Some of Your Favorite Fruits Are Probably Roses
The rose family, Rosaceae, includes many, many cousins, including a lot of common fruit. Apples, pears, peaches, cherries, nectarines, plums, and even almonds are Rosaceae, but in a different genus than the plants we generally think of as roses. Brambleberries, such as raspberries and blackberries, are more closely related. (Roses, by the way, are also edible.)
Botanists reclassified apples and plums as roses in the early 1900s, which inspired a Robert Frost poem in 1927, including the lines: “The dear only knows/what will next prove a rose.”
One Sunflower Is Actually Thousands of Flowers
Sunflowers were first domesticated from wild plants in America around 1000 BCE and are now common features in front yards. Their defining feature is their gigantic blossoms, or heads, which are 2 to 4 inches wide in the wild and much, much bigger in many home gardens. The widest on record is more than 32 inches in diameter.

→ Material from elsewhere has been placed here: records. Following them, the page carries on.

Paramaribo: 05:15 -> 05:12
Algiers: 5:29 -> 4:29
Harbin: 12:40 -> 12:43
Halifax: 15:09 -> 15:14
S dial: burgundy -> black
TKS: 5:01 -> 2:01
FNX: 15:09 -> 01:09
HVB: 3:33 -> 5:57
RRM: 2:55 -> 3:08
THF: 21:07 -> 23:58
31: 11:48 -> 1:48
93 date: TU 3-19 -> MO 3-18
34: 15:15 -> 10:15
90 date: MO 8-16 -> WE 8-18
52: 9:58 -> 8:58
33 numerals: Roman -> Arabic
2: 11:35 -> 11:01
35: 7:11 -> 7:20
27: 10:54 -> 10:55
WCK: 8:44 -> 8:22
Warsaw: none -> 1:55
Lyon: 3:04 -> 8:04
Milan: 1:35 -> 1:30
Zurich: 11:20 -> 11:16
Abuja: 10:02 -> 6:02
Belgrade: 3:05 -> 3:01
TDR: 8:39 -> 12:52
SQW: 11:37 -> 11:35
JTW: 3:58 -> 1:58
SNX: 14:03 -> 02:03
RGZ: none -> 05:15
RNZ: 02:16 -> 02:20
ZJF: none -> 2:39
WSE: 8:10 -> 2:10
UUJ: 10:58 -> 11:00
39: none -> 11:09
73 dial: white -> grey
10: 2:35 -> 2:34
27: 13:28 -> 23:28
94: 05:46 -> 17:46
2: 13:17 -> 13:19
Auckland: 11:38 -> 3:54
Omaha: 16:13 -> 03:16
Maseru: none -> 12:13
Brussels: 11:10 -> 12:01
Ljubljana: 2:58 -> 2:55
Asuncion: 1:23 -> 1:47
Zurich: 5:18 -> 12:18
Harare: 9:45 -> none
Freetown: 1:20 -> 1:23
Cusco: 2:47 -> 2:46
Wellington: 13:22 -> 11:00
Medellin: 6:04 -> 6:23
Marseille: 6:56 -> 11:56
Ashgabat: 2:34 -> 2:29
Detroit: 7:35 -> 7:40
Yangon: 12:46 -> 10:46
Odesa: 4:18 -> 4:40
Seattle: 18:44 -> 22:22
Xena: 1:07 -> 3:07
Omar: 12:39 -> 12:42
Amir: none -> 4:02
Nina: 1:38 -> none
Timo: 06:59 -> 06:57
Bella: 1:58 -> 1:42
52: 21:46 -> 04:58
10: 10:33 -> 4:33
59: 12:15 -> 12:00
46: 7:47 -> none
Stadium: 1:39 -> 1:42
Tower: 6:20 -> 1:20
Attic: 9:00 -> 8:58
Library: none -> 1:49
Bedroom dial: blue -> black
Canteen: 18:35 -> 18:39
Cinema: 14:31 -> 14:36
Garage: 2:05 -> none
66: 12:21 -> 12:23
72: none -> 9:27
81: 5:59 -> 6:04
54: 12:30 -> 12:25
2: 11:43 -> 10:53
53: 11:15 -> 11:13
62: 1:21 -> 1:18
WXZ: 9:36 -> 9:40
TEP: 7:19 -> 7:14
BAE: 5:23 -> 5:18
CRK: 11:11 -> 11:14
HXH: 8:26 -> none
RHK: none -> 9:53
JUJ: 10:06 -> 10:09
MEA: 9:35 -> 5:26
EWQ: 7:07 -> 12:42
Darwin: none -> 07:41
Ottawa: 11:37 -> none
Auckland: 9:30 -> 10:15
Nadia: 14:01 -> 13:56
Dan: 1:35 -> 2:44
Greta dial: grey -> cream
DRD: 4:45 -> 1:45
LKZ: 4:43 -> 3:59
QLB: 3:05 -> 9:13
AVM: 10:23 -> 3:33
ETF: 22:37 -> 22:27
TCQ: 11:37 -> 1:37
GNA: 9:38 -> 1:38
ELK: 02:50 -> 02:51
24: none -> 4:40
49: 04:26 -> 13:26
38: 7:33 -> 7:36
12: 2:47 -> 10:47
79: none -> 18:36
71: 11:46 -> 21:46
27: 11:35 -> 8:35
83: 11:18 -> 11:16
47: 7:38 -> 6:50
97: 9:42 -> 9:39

These heads may look like single giant flowers, but they’re actually thousands of tiny florets clustered together. What appear to be petals are actually various types of flowers. Daisies are in the same family, and have a really similar structure: a cluster of many disk florets at the center with a burst of ray florets along the perimeter.
There Can Be More Microbes in a Teaspoon of Soil Than There Are People on Earth
Planet Earth has a surface area of 197 million square miles, with 8 billion human beings living on it — but just a teaspoon of garden soil can have up to 10 billion microbes. Bacteria form the largest population of these microbes, but there are also plenty of fungi, algae, one-celled animals called protozoa, and small worms called nematodes. Bigger creatures such as earthworms and arthropods are part of the soil, too. This biome generates nutrients, like nitrogen and phosphorus, that plants need to survive and grow.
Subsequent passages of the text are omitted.